* _YOUR ASSIGNMENT_
In the data that follows, find the line with "Here is an image. Show"; transcribe it, every later line up to the one with "See the attached image. ## Task", and that line as well, exactly and with no others.

* _EXTRACTED ENTRIES_
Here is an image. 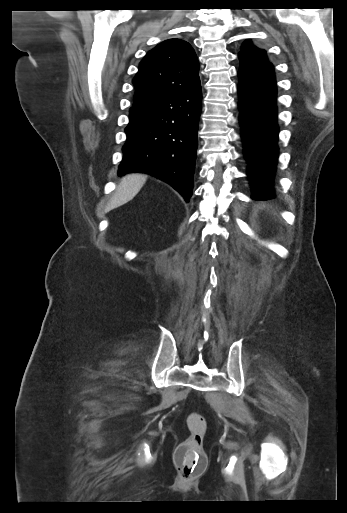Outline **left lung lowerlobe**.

* * *

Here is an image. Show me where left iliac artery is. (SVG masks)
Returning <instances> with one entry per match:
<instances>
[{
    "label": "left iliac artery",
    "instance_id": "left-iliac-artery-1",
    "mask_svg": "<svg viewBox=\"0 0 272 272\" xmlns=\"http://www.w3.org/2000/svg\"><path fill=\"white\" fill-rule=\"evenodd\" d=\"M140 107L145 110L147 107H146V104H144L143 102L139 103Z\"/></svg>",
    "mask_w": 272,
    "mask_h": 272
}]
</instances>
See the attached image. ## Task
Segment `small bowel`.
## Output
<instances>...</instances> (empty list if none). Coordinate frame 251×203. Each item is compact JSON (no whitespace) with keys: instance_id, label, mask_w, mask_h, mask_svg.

* _SOLUTION TO THE PROBLEM_
Here is an image. Show me where left iliac artery is. (SVG masks)
Returning <instances> with one entry per match:
<instances>
[{
    "label": "left iliac artery",
    "instance_id": "left-iliac-artery-1",
    "mask_svg": "<svg viewBox=\"0 0 272 272\" xmlns=\"http://www.w3.org/2000/svg\"><path fill=\"white\" fill-rule=\"evenodd\" d=\"M140 107L145 110L147 107H146V104H144L143 102L139 103Z\"/></svg>",
    "mask_w": 272,
    "mask_h": 272
}]
</instances>
See the attached image. ## Task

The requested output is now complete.